1769_L'ALBERGO DELLE TRE ROSE , Italia 1974. Regia di Mario Ferrero
Certamente
la questione ebraica, con l’ignominia delle Leggi Razziali del 1938, rimane una
delle macchie più vergognose del regime fascista ma c’era almeno un altro
aspetto simile che lasciò pesanti strascichi nel tempo e nell’opinione pubblica
nazionale: la scarsa stima, mettiamola così, per la «perfida Albione». Questo elemento
venne successivamente superato, nel secondo dopoguerra, ma in qualche «piega»

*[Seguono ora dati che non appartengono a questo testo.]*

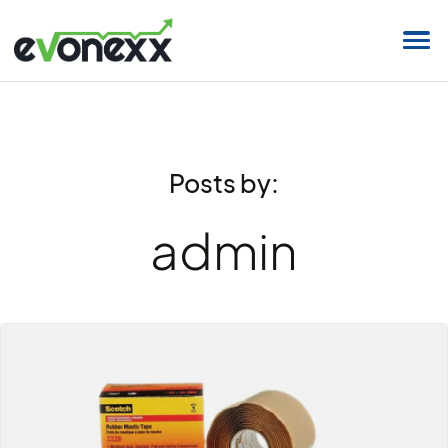
Posts by:
admin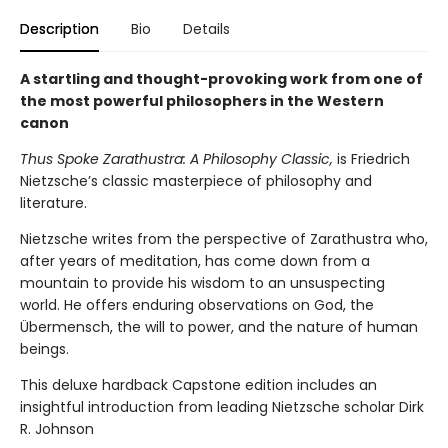
Description
Bio
Details
A startling and thought-provoking work from one of
the most powerful philosophers in the Western
canon
Thus Spoke Zarathustra: A Philosophy Classic,
is
Friedrich
Nietzsche’s classic masterpiece of philosophy and
literature.
Nietzsche writes from the perspective of Zarathustra who,
after years of meditation, has come down from a
mountain to provide his wisdom to an unsuspecting
world. He offers enduring observations on God, the
Übermensch, the will to power, and the nature of human
beings.
This deluxe hardback Capstone edition includes an
insightful introduction from leading Nietzsche scholar Dirk
R. Johnson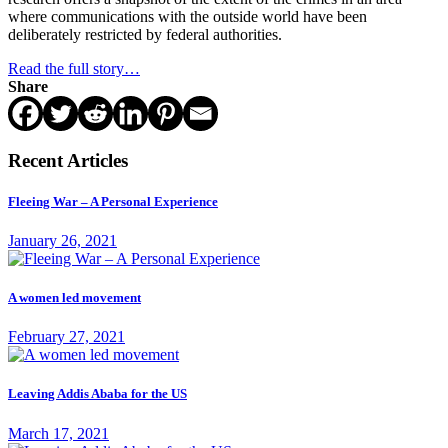
where communications with the outside world have been
deliberately restricted by federal authorities.
Read the full story…
Share
Recent Articles
Fleeing War – A Personal Experience
January 26, 2021
A women led movement
February 27, 2021
Leaving Addis Ababa for the US
March 17, 2021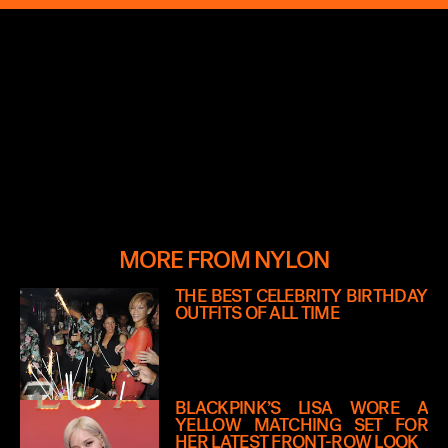
MORE FROM NYLON
THE BEST CELEBRITY BIRTHDAY
OUTFITS OF ALL TIME
BLACKPINK’S LISA WORE A
YELLOW MATCHING SET FOR
HER LATEST FRONT-ROW LOOK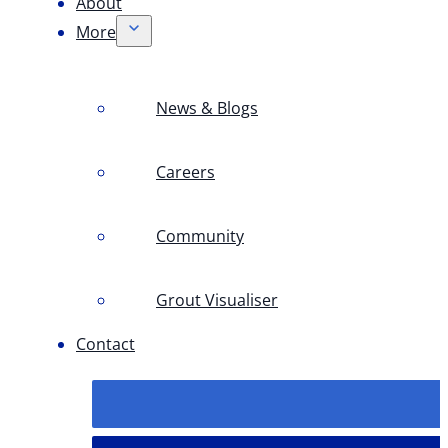
About
More
News & Blogs
Careers
Community
Grout Visualiser
Contact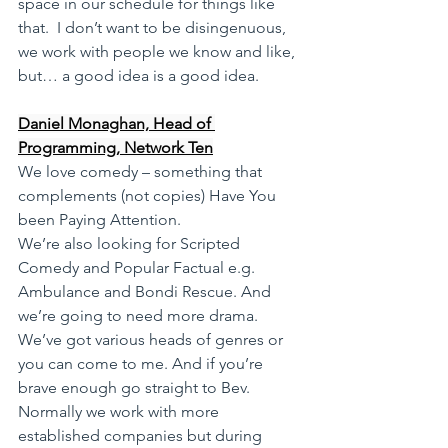
space in our schedule for things like 
that.  I don’t want to be disingenuous, 
we work with people we know and like, 
but… a good idea is a good idea.
Daniel Monaghan, Head of 
Programming, Network Ten
We love comedy – something that 
complements (not copies) Have You 
been Paying Attention.
We’re also looking for Scripted 
Comedy and Popular Factual e.g. 
Ambulance and Bondi Rescue. And 
we’re going to need more drama. 
We’ve got various heads of genres or 
you can come to me. And if you’re 
brave enough go straight to Bev. 
Normally we work with more 
established companies but during 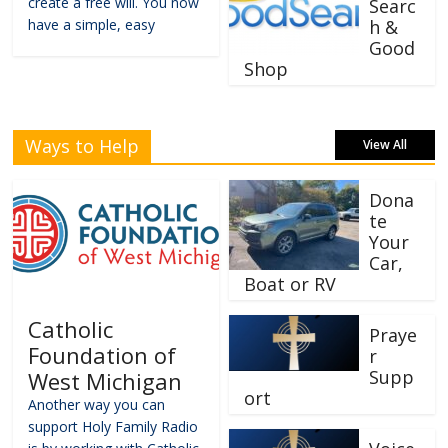
create a free will. You now
Searc
have a simple, easy
h &
Good
Shop
Ways to Help
View All
Dona
te
Your
Car,
Boat or RV
Catholic
Praye
Foundation of
r
Supp
West Michigan
ort
Another way you can
support Holy Family Radio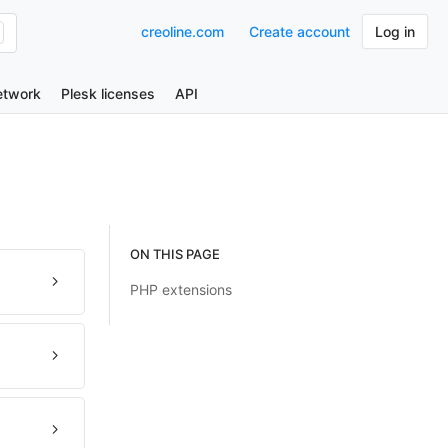
creoline.com
Create account
Log in
etwork
Plesk licenses
API
ON THIS PAGE
PHP extensions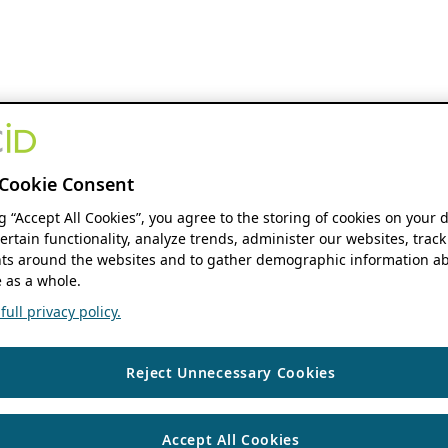
Cookie Consent
ng “Accept All Cookies”, you agree to the storing of cookies on your 
ertain functionality, analyze trends, administer our websites, track
s around the websites and to gather demographic information ab
 as a whole.
ull privacy policy.
Reject Unnecessary Cookies
Accept All Cookies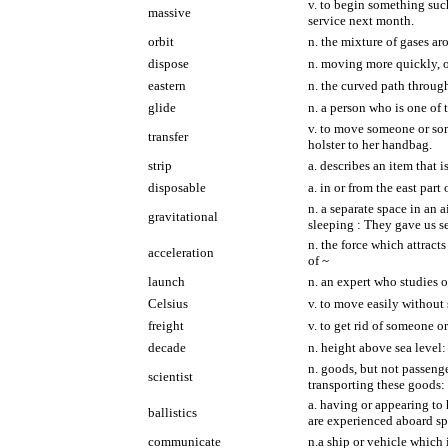
v. to begin something such
massive
service next month.
orbit
n. the mixture of gases aro
dispose
n. moving more quickly, o
eastern
n. the curved path through
glide
n. a person who is one of 
v. to move someone or som
transfer
holster to her handbag.
strip
a. describes an item that 
disposable
a. in or from the east par
n. a separate space in an 
gravitational
sleeping : They gave us sea
n. the force which attract
acceleration
of ~
launch
n. an expert who studies o
Celsius
v. to move easily without 
freight
v. to get rid of someone o
decade
n. height above sea level:
n. goods, but not passenger
scientist
transporting these goods: 
a. having or appearing to 
ballistics
are experienced aboard sp
communicate
n.a ship or vehicle which i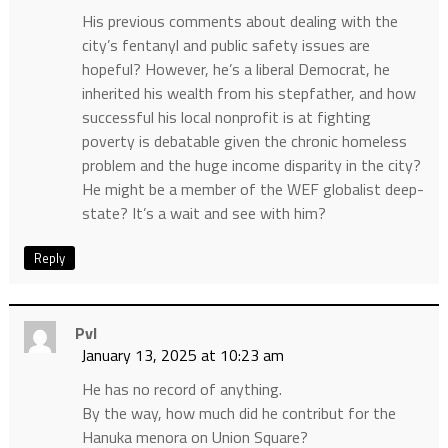
His previous comments about dealing with the
city’s fentanyl and public safety issues are
hopeful? However, he’s a liberal Democrat, he
inherited his wealth from his stepfather, and how
successful his local nonprofit is at fighting
poverty is debatable given the chronic homeless
problem and the huge income disparity in the city?
He might be a member of the WEF globalist deep-
state? It’s a wait and see with him?
Reply
Pvl
January 13, 2025 at 10:23 am
He has no record of anything.
By the way, how much did he contribut for the
Hanuka menora on Union Square?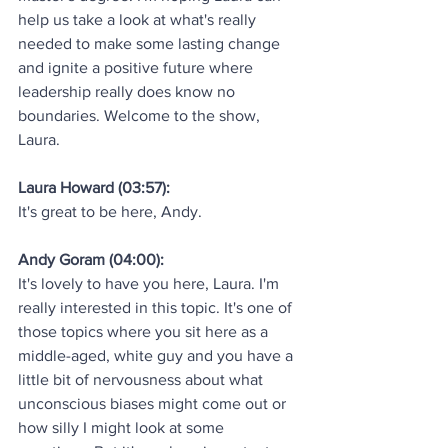
help us take a look at what's really 
needed to make some lasting change 
and ignite a positive future where 
leadership really does know no 
boundaries. Welcome to the show, 
Laura.
Laura Howard (03:57):
It's great to be here, Andy.
Andy Goram (04:00):
It's lovely to have you here, Laura. I'm 
really interested in this topic. It's one of 
those topics where you sit here as a 
middle-aged, white guy and you have a 
little bit of nervousness about what 
unconscious biases might come out or 
how silly I might look at some 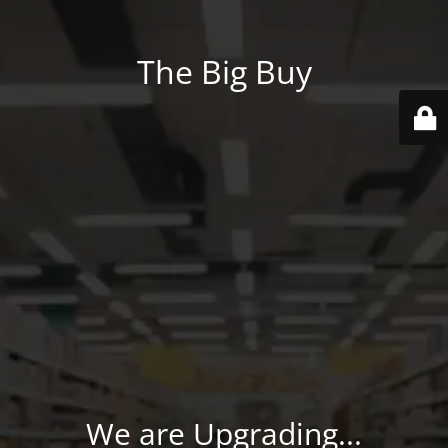
The Big Buy
We are Upgrading...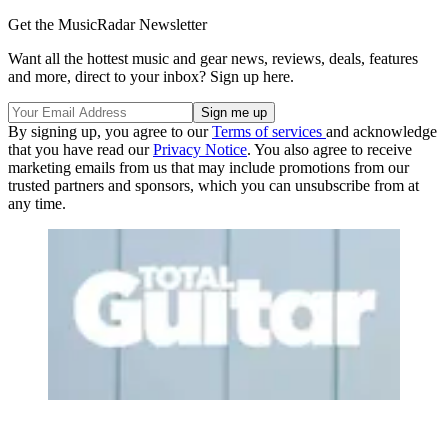
Get the MusicRadar Newsletter
Want all the hottest music and gear news, reviews, deals, features
and more, direct to your inbox? Sign up here.
By signing up, you agree to our
Terms of services
and acknowledge
that you have read our
Privacy Notice
. You also agree to receive
marketing emails from us that may include promotions from our
trusted partners and sponsors, which you can unsubscribe from at
any time.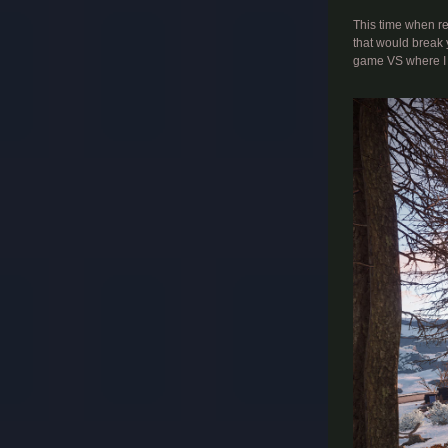
This time when rew
that would break 
game VS where I w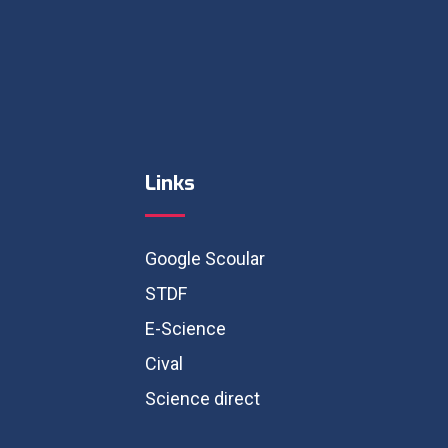
Links
Google Scoular
STDF
E-Science
Cival
Science direct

della quotidianità, ad esempio in qualche ambito delle rivalità nazionali, tornerà
spesso a fare capolino. Il giallo, genere anglosassone per eccellenza, fu in
questo senso una cartina tornasole: emblematiche le parole del commissario
Alzani (Renato De Carmine) nella serie Aprite: Polizia! che, nel 1958, sosteneva
che “la delinquenza non latina è sempre più crudele, più cinica”. Una
quindicina d’anni dopo, il commissario De Vincenzi stigmatizzerà queste
tendenze ideologiche nel finale del secondo episodio della serie di sceneggiati
a lui dedicati. L’albergo delle tre rose, l’episodio in questione, è
giunto al termine, e le rivelazioni finali hanno fatto un po’ di chiarezza
nell’intricata vicenda sviluppatasi all’interno dell’hotel milanese a cui fa
riferimento il titolo. Ma il giornale che capita sotto mano a De Vincenzi è del
giorno prima, e il poliziotto finge di compiacersi con il suo vice Sani (Franco
Ferri), di essere finito, con le indagini, in prima pagina. Il riferimento è al
titolo dell’articolo del quotidiano che, a proposito del caso dell’albergo
delle tre rose, afferma che sia vittima che probabile assassino siano «inglesi»,
con le virgolette a sottolineare la provenienza di questi turbolenti ospiti
dell’albergo. Sani –come del resto l’altro funzionario di polizia presente nei
racconti, il commissario Bianchi (Giampiero Becherelli)– è ingenuamente
convinto dell’ideologia imperante, e lo sottolinea convintamente. Sibillina la
replica di De Vincenzi che puntualizza che i soggetti implicati nel giallo, i
presunti «inglesi», siano in realtà italianissimi: Al Miretti (Pino Colizzi) è
un italiano emigrato in America per fare il gangster, e Mary Alton Vendramin
(Anna Maria Guarnieri) ha semplicemente sposato un suddito di sua maestà. E per
ricordare come gli italiani possano vantare antenati altrettanto illustri in
materia di crimini, cita Lucrezia Borgia. Da un punto di vista della confezione
formale, L’albergo delle tre rose conferma le impressioni de Il candelabro a
sette fiamme: ben costruito e ben recitato, si lascia seguire con piacere. Il
meccanismo deduttivo non è però perfettamente funzionale o almeno non lo è
secondo gli abituali criteri: è infatti assai arduo seguire le complicate
peripezie della trama gialla e addirittura impossibile anticipare o quantomeno carpire
per tempo le intuizioni del commissario De Vincenzi. Allo spettatore non resta
che seguire passivamente lo svolgersi degli eventi che hanno comunque il pregio
di appassionarlo e incuriosirlo man mano che si dipanano.